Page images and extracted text
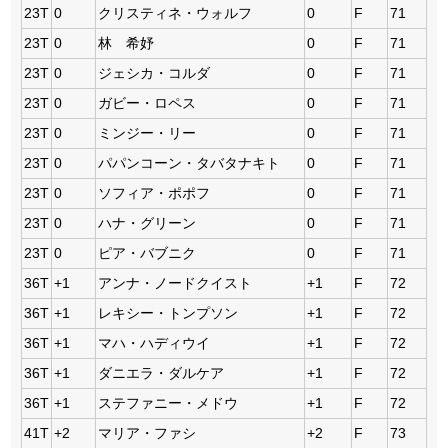
23T
0
クリスティネ・ウォルフ
0
F
71
23T
0
林 希妤
0
F
71
23T
0
ジェシカ・コルダ
0
F
71
23T
0
ガビー・ロペス
0
F
71
23T
0
ミンジー・リー
0
F
71
23T
0
パパンコーン・タバタナキト
0
F
71
23T
0
ソフィア・ポポフ
0
F
71
23T
0
ハナ・グリーン
0
F
71
23T
0
ピア・バブニク
0
F
71
36T
+1
アンナ・ノードクイスト
+1
F
72
36T
+1
レキシー・トンプソン
+1
F
72
36T
+1
マハ・ハディウイ
+1
F
72
36T
+1
ダニエラ・ダルケア
+1
F
72
36T
+1
ステファニー・メドウ
+1
F
72
41T
+2
マリア・ファシ
+2
F
73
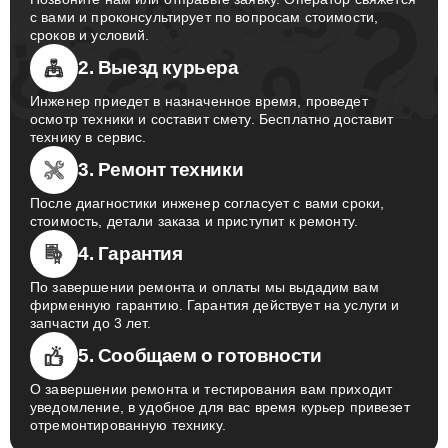
с вами и проконсультирует по вопросам стоимости,
сроков и условий.
2. Выезд курьера
Инженер приедет в назначенное время, проведет
осмотр техники и составит смету. Бесплатно доставит
технику в сервис.
3. Ремонт техники
После диагностики инженер согласует с вами сроки,
стоимость, детали заказа и приступит к ремонту.
4. Гарантия
По завершении ремонта и оплаты мы выдадим вам
фирменную гарантию. Гарантия действует на услуги и
запчасти до 3 лет.
5. Сообщаем о готовности
О завершении ремонта и тестирования вам приходит
уведомление, в удобное для вас время курьер привезет
отремонтированную технику.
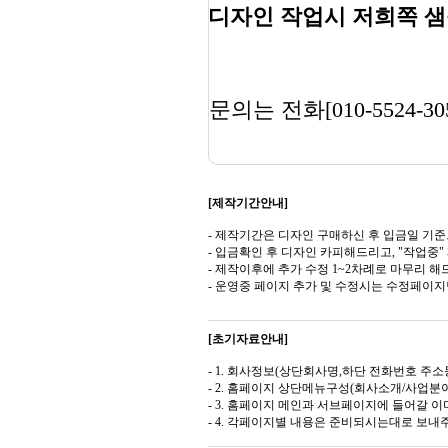
디자인 작업시 저희쪽 샘
문의는 전화[010-5524-30
[제작기간안내]
- 제작기간은 디자인 구매하신 후 입금일 기준
- 입금확인 후 디자인 카피해드리고, "작업중
- 제작이후에 추가 수정 1~2차례로 마무리 해
- 운영중 페이지 추가 및 수정시는 수정페이
[초기자료안내]
- 1. 회사정보(상단회사명,하단 전화번호 주소등
- 2. 홈페이지 상단메뉴구성(회사소개/사업분야
- 3. 홈페이지 메인과 서브페이지에 들어갈 이미
- 4. 각페이지별 내용은 준비되시는대로 보내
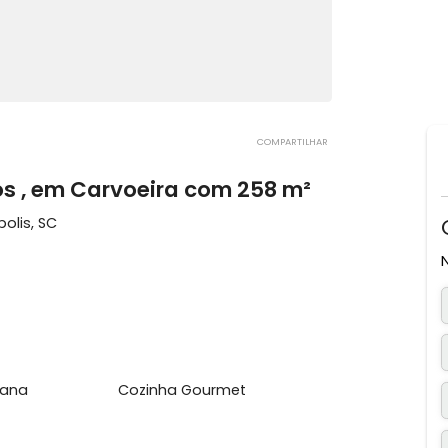
COMPARTILHAR
artos , em Carvoeira com 258 m²
orianópolis, SC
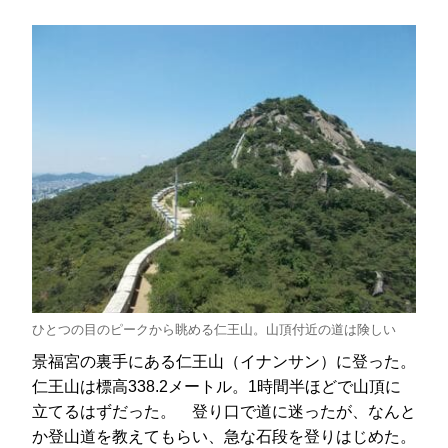
ひとつの目のピークから眺める仁王山。山頂付近の道は険しい
景福宮の裏手にある仁王山（イナンサン）に登った。
仁王山は標高338.2メートル。1時間半ほどで山頂に
立てるはずだった。 登り口で道に迷ったが、なんと
か登山道を教えてもらい、急な石段を登りはじめた。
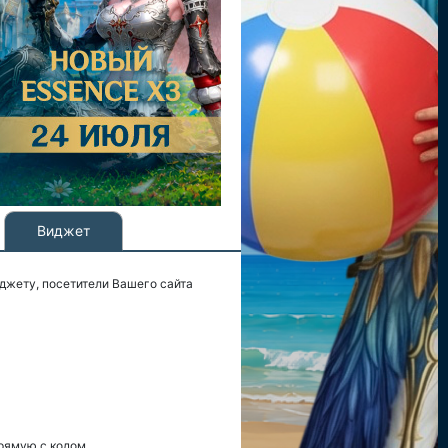
Виджет
джету, посетители Вашего сайта
рямую с кодом.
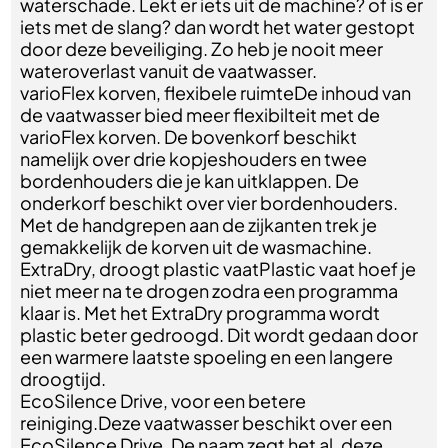
waterschade. Lekt er iets uit de machine? of is er
iets met de slang? dan wordt het water gestopt
door deze beveiliging. Zo heb je nooit meer
wateroverlast vanuit de vaatwasser.
varioFlex korven, flexibele ruimteDe inhoud van
de vaatwasser bied meer flexibilteit met de
varioFlex korven. De bovenkorf beschikt
namelijk over drie kopjeshouders en twee
bordenhouders die je kan uitklappen. De
onderkorf beschikt over vier bordenhouders.
Met de handgrepen aan de zijkanten trek je
gemakkelijk de korven uit de wasmachine.
ExtraDry, droogt plastic vaatPlastic vaat hoef je
niet meer na te drogen zodra een programma
klaar is. Met het ExtraDry programma wordt
plastic beter gedroogd. Dit wordt gedaan door
een warmere laatste spoeling en een langere
droogtijd.
EcoSilence Drive, voor een betere
reiniging.Deze vaatwasser beschikt over een
EcoSilence Drive. De naam zegt het al, deze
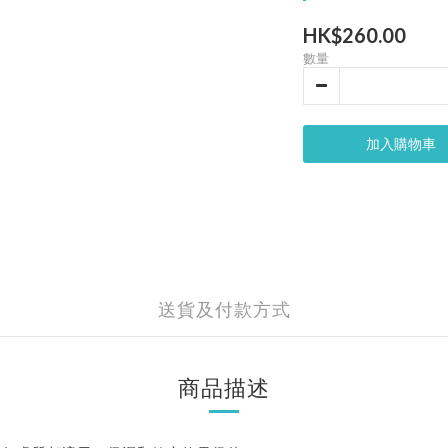
HK$260.00
數量
加入購物車
送貨及付款方式
商品描述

▸ What to work on
Please transcribe the entries exactly, omitting the images.

▸ Written response
23T
0
クリスティネ・ウォルフ
0
F
71
23T
0
林 希妤
0
F
71
23T
0
ジェシカ・コルダ
0
F
71
23T
0
ガビー・ロペス
0
F
71
23T
0
ミンジー・リー
0
F
71
23T
0
パパンコーン・タバタナキト
0
F
71
23T
0
ソフィア・ポポフ
0
F
71
23T
0
ハナ・グリーン
0
F
71
23T
0
ピア・バブニク
0
F
71
36T
+1
アンナ・ノードクイスト
+1
F
72
36T
+1
レキシー・トンプソン
+1
F
72
36T
+1
マハ・ハディウイ
+1
F
72
36T
+1
ダニエラ・ダルケア
+1
F
72
36T
+1
ステファニー・メドウ
+1
F
72
41T
+2
マリア・ファシ
+2
F
73
с вами и проконсультирует по вопросам стоимости,
сроков и условий.
2. Выезд курьера
Инженер приедет в назначенное время, проведет
осмотр техники и составит смету. Бесплатно доставит
технику в сервис.
3. Ремонт техники
После диагностики инженер согласует с вами сроки,
стоимость, детали заказа и приступит к ремонту.
4. Гарантия
По завершении ремонта и оплаты мы выдадим вам
фирменную гарантию. Гарантия действует на услуги и
запчасти до 3 лет.
5. Сообщаем о готовности
О завершении ремонта и тестирования вам приходит
уведомление, в удобное для вас время курьер привезет
отремонтированную технику.
디자인 작업시 저희쪽 샘
문의는 전화[010-5524-30
[제작기간안내]
- 제작기간은 디자인 구매하신 후 입금일 기준
- 입금확인 후 디자인 카피해드리고, "작업중
- 제작이후에 추가 수정 1~2차례로 마무리 해
- 운영중 페이지 추가 및 수정시는 수정페이
[초기자료안내]
- 1. 회사정보(상단회사명,하단 전화번호 주소등
- 2. 홈페이지 상단메뉴구성(회사소개/사업분야
- 3. 홈페이지 메인과 서브페이지에 들어갈 이미
- 4. 각페이지별 내용은 준비되시는대로 보내
COMPARTILHAR
artos , em Carvoeira com 258 m²
orianópolis, SC
ひとつの目のピークから眺める仁王山。山頂付近の道は険しい
景福宮の裏手にある仁王山（イナンサン）に登った。
仁王山は標高338.2メートル。1時間半ほどで山頂に
立てるはずだった。 登り口で道に迷ったが、なんと
か登山道を教えてもらい、急な石段を登りはじめた。
Виджет
джету, посетители Вашего сайта
рямую с кодом.
waterschade. Lekt er iets uit de machine? of is er
iets met de slang? dan wordt het water gestopt
door deze beveiliging. Zo heb je nooit meer
wateroverlast vanuit de vaatwasser.
varioFlex korven, flexibele ruimteDe inhoud van
de vaatwasser bied meer flexibilteit met de
varioFlex korven. De bovenkorf beschikt
namelijk over drie kopjeshouders en twee
bordenhouders die je kan uitklappen. De
onderkorf beschikt over vier bordenhouders.
Met de handgrepen aan de zijkanten trek je
gemakkelijk de korven uit de wasmachine.
ExtraDry, droogt plastic vaatPlastic vaat hoef je
niet meer na te drogen zodra een programma
klaar is. Met het ExtraDry programma wordt
plastic beter gedroogd. Dit wordt gedaan door
een warmere laatste spoeling en een langere
droogtijd.
EcoSilence Drive, voor een betere
reiniging.Deze vaatwasser beschikt over een
EcoSilence Drive. De naam zegt het al, deze
HK$260.00
數量
加入購物車
送貨及付款方式
商品描述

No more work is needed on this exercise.